One of the flagships of Santiago’s tech scene is Startup Chile, which refers to itself as “the leading accelerator in Latin America”. There is no doubt that Startup Chile has made an impressive contribution to innovation in the country since being founded by the Chilean Government in 2010, boasting a portfolio of close to 2,000 enterprises with a valuation of $2.1 billion. As the organization proudly states, today Startup Chile is considered among the top 10 startup accelerators globally, with its success inspiring dozens more countries to follow suit with similar initiatives for bootstrapping local entrepreneurs.
Meanwhile, Concepción’s “Biobío Scientific and Technological Park” promises to convert that city into a reference point for innovation. The 91-hectare plot, based on the campus of the University of Concepción, and receiving significant backing from the Biobío regional government, will host companies dedicated to sustainability and scientific developments, with the stated aim to “improve the quality of life in Chile and the whole world.”

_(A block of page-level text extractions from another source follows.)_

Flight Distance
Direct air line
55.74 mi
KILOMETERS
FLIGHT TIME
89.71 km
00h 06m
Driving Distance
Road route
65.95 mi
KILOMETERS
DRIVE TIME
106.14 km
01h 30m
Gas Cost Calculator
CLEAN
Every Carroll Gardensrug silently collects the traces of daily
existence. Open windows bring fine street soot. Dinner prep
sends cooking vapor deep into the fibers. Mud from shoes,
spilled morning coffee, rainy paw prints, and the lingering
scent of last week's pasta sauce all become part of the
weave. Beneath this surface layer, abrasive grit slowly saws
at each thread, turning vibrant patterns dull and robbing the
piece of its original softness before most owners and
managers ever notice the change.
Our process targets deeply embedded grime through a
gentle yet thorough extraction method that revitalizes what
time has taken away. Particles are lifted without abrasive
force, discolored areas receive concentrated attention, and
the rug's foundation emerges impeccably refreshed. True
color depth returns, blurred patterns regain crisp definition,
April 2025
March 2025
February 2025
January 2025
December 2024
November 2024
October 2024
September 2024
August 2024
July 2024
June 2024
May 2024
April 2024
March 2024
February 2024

For a number of years now, Medellín has been heralded in the international community for its transformation from the drug violence-racked homicide capital of the world in the early-1990s to a city of innovation replete with pioneering infrastructure designed to promote social inclusion.

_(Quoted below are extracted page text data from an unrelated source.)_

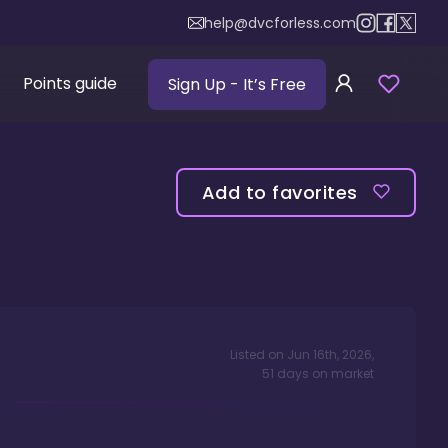
help@dvcforless.com
Points guide
Sign Up
- It’s Free
Add to favorites
Listed on
Jun 16th, 2026
,
51
days
on market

Today, Colombia’s second-most populous city is widely touted to emerges as the Silicon Valley of South America, thanks in part to a dynamic startup scene that is being driven by the Ruta N incubator, based near the public University of Antioquia.
Ruta N has succeeded in linking up local entrepreneurs with international capital, with investors from dozens of foreign countries investing since the incubator was founded by the local government in 2009.
The fact that Medellin has managed to earn such a reputation is all the more impressive given the significant innovation witnessed in capital city Bogotá, where Rappi – one of Latin America’s most heralded tech firms, and Colombia’s first $1 billion-valued “unicorn” – is based.
The success of both cities, as well as increasing support for tech firms in cities such as Barranquilla and Cali, bodes well for the future of innovation in Colombia.
It would be impossible to discuss Latin America’s new “Silicon Valleys” without mention of Mexico’s impressive tech-hub Guadalajara. The home of mariachi music and tequila has emerged as a bustling epicenter of innovation in Latin America’s second-largest economy, and today is home to more than 600 tech companies ranging from budding startups to established major players.
Over the past 15 years, the city’s tech sector has drawn more than $4.5 billion in investment and created 100,000 jobs — with 77% of the total $1.22 billion entering the city in 2014 directed at the tech sector. Before the pandemic, the city expected to create another 6,000 jobs per year — a potential that will likely be realized once the global health crisis subsides, given the importance the tech sector should play in bolstering post-pandemic economic recovery.
With almost 80,000 IT professionals and 100,000 higher education students living Guadalajara during normal times, the city boasts a large pool of talent for companies to draw from that bodes for a highly productive and competitive future. In that context, it is little wonder that Guadalajara is considered Mexico’s Silicon Valley.
While Latin America has a long way to go to overcome some serious ongoing social challenges, it has shown great progress in recent decades. With governments increasingly waking up to the role tech can play in future development, and with some of the region’s new “Silicon Valleys” already making a mark on the global stage, the future of startups and innovation in the region looks bright.